Part of our in-depth series exploring the forts of Comancheria

Ca. 23 December 1850; Loma Alta, Texas: Lt. Edward Burleson was taking his company of Texas Rangers to Fort McIntosh at Laredo. A few miles from the Nueces River in McMullen County, Burleson spotted some Comanches riding about a mile off the road between San Antonio and Laredo. He took nine men with him to investigate while the rest of the command continued along the road. When they were 50 yards from the mounted Comanches, the Indians wheeled around to expose another 13 of their number, who had been walking unseen in single file in front of the horses. Burleson reined up and called out, "Well, boys, you see what it is, what do you say?" The men were outnumbered two to one, but they told him to make the call. "Well, boys, light in," Burleson ordered.

Both sides dismounted and advanced, firing continuously.

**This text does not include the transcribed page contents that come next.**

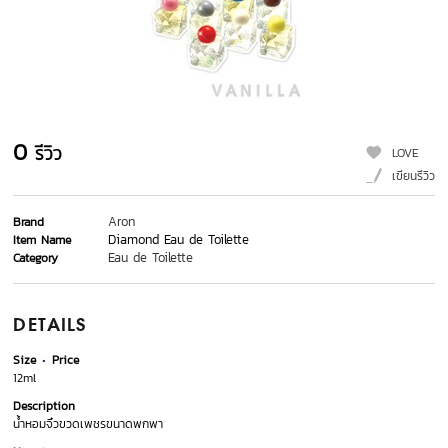
0
รีวิว
LOVE
เขียนรีวิว
Aron
Brand
Diamond Eau de Toilette
Item Name
Eau de Toilette
Category
DETAILS
Size
Price
12ml
Description
น้ำหอมจิ๋วขวดเพชรขนาดพกพา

Burleson took an arrow through his hat that creased his skull. Jim Carr was hit four times. One arrow pierced his hand and pinned it to the stock of his gun. The fight was hand-to-hand, and almost every man on each side was hit. Interpreter Warren Lyons heard the Comanches calling among themselves. "Lieutenant," Lyons shouted to Burleson, "they are whipped, they are saying to one another they will have to retreat."

The Indians put their most seriously wounded on the horses while the few who remained unhurt covered the retreat. Burleson could not pursue, for every one of his men was dead or wounded. The rest of the command reached the scene as the fight ended, and they packed up the wounded and dead and set out for water. Burleson sent a courier to Laredo for an ambulance and brought his men to the fort, but in rather poor shape for the Christmas festivities.

The fight had lasted barely three minutes, yet about 23 out of 26 combatants were killed or wounded. Two hundred arrows were later retrieved from a half acre of ground. Burleson lost 2 men and 8 were wounded. The Comanches' casualties were 13 killed and wounded.